*** MATERIAL TO PROCESS ***

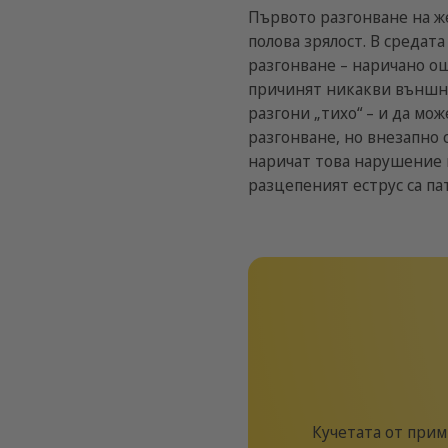
Първото разгонване на же
полова зрялост. В средат
разгонване – наричано ощ
причинят никакви външни
разгони „тихо“ – и да мо
разгонване, но внезапно 
наричат това нарушение н
разцепеният еструс са па
Кучетата от прим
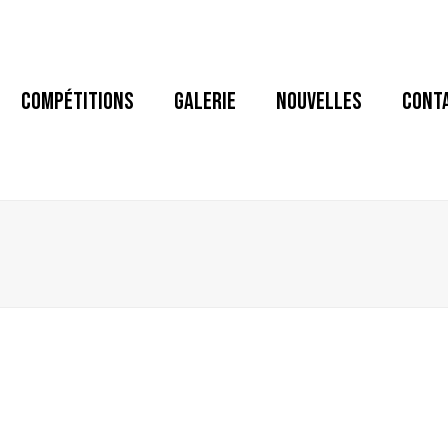
COMPÉTITIONS
GALERIE
NOUVELLES
CONT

*** End of MATERIAL TO PROCESS ***

» **WORK TO BE COMPLETED**: When "разгонване" shows up in a line of the material, report that line.

» **RESULT OF THE EXERCISE**:
Първото разгонване на же
разгонване – наричано ощ
разгонване, но внезапно 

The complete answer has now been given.